9.1 Indexing

The aim of indexing is to reduce the potentially huge number of comparisons (every record in one data set with all records in another data set) by eliminating comparisons between records that obviously are not matches. In other words, indexing reduces the large search space by forming groups of records that are very likely to be matches. Indexing can also be seen as a clustering method that brings together records that are similar, so only these records need to be compared using the more expensive (i.e. compute intensive) field comparisons functions as explained in Section 9.2 below.

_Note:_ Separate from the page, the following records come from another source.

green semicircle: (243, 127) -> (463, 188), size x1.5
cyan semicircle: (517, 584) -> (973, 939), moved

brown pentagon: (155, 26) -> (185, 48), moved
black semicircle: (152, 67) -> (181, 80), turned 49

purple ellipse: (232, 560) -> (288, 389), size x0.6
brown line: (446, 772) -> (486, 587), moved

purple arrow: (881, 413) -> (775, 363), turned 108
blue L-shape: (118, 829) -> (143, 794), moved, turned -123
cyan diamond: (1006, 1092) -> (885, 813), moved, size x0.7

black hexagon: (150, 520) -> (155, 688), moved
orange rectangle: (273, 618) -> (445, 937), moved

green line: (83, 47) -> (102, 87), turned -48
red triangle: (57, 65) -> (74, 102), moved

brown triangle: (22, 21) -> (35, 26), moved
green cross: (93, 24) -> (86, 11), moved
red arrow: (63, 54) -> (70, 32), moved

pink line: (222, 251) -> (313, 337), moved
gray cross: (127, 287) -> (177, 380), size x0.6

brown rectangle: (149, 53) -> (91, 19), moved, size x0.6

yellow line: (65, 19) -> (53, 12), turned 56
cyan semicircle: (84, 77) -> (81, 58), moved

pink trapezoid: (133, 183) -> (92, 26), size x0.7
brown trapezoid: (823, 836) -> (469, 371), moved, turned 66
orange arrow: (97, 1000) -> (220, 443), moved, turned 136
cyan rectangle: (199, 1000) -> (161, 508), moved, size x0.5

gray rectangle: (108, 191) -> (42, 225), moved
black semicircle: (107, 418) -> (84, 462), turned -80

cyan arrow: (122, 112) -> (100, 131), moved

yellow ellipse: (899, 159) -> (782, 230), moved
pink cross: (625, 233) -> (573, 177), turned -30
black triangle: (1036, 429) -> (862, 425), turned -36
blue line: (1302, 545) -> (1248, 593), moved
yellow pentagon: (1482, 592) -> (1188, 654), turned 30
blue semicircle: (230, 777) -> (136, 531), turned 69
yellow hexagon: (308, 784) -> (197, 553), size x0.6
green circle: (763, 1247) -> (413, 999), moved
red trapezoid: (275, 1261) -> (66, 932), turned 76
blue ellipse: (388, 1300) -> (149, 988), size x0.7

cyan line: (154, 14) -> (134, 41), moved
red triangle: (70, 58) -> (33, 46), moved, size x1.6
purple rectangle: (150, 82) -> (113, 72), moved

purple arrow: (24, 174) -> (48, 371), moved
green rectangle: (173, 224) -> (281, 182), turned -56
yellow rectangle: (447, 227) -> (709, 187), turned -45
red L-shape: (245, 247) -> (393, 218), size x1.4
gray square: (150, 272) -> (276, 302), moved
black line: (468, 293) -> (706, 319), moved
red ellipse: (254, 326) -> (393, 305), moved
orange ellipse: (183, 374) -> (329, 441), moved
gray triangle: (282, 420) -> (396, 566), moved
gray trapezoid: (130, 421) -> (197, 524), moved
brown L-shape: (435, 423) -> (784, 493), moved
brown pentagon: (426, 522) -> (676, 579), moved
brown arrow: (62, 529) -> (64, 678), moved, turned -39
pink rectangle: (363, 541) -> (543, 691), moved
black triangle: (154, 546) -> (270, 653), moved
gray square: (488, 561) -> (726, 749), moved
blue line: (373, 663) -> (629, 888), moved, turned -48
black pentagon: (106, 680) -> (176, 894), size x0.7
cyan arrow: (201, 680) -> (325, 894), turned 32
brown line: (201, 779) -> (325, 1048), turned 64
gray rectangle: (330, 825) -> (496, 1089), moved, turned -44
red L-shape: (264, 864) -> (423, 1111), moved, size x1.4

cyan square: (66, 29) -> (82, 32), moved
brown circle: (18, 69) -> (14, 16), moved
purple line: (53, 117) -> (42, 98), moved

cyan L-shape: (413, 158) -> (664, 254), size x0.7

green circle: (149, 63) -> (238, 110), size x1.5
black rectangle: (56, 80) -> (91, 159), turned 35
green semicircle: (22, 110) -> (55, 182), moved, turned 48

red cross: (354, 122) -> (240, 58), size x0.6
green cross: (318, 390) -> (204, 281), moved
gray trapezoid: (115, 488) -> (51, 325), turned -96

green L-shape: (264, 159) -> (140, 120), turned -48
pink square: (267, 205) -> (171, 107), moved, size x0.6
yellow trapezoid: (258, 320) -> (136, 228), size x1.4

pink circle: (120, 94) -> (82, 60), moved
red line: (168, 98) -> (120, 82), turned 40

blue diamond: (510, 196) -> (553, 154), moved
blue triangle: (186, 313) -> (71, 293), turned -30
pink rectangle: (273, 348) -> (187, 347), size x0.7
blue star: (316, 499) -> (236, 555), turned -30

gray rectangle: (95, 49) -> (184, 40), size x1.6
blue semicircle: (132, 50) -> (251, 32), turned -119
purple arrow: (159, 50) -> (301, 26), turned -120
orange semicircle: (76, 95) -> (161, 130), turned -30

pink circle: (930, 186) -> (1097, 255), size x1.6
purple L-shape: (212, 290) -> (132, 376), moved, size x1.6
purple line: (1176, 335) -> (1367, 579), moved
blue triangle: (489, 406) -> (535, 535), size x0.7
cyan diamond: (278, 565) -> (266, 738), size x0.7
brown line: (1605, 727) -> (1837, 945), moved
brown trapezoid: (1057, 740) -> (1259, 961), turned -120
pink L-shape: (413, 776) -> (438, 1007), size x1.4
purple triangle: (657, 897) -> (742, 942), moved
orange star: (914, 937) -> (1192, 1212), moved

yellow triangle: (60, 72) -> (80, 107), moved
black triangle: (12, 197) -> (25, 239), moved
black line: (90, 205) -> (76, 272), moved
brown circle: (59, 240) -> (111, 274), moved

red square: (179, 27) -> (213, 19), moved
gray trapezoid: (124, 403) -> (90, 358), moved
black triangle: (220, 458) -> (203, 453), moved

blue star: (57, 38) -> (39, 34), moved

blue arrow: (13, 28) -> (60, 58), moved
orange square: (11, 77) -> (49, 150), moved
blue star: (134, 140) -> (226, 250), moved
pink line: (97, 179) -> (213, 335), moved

Currently the Febrl system contains several indexing methods, including the traditional blocking method used in many record linkage systems. These indexing methods are implemented in the module indexing.py. Indexes are normally built while a data set is being standardised. After an index is built a compacting has to be done which builds index data structures that can return the blocks more efficiently.

Note: For a linkage process the index methods used must be the same for both data sets (i.e. it is not possible to use a blocking index for one and data set a sorted neighbourhood index for the other).

All indexing methods have the following attributes which can (some need) to be given as arguments when an indexing method is initialised.

In the following example, three indexes are defined and a traditional blocking index is initialised. The first index is based on the Soundex encoding of the reversed surname field values, with a maximal code length of three, the second index is based on a combination of the first two characters in the given name field (the truncate method is used for this) concatenated with the values in the postcode field (the method is direct which means the postcode values are not encoded or modified in any way), and the third index is a based on concatenation of the first two digits in the postcode plus the NYSIIS encoding of the surname values.

# ====================================================================

hosp_block_def = [[('surname','soundex', 3, 'reverse')],
                  [('givenname','truncate',2), ('postcode','direct')],
                  [('postcode','truncate',2), ('surname','nysiis')],
                 ]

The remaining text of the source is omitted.